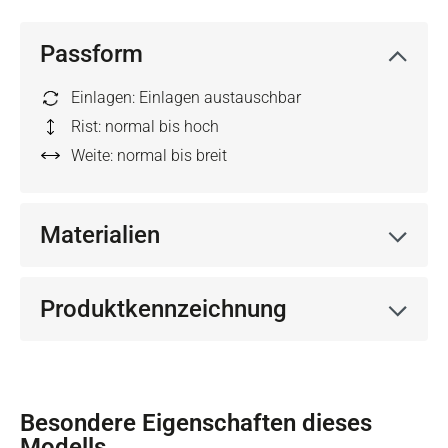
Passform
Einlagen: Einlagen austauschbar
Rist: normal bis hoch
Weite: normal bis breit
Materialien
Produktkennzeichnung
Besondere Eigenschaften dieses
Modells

■ ■ ■ ■ ■

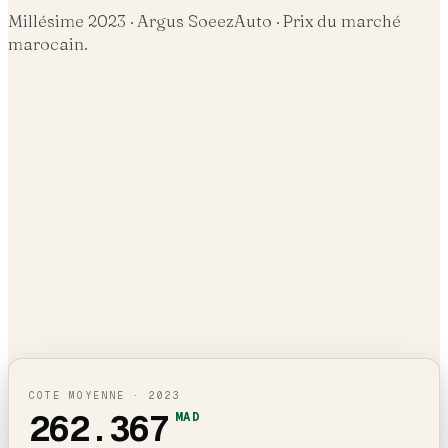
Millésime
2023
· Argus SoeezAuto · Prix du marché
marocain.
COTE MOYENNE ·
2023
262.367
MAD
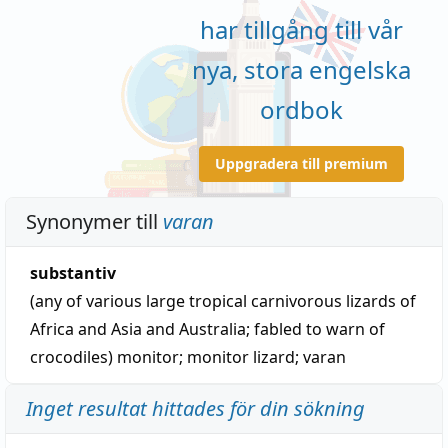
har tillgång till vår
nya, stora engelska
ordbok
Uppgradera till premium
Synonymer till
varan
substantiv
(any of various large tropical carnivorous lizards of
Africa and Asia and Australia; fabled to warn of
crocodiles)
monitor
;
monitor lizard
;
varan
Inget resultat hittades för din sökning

■ ■ ■ ■ ■

WORK TO BE COMPLETED:
Copy each line of the material where "till" is found.

SOLUTION BELOW:
har tillgång till vår
Uppgradera till premium
Synonymer till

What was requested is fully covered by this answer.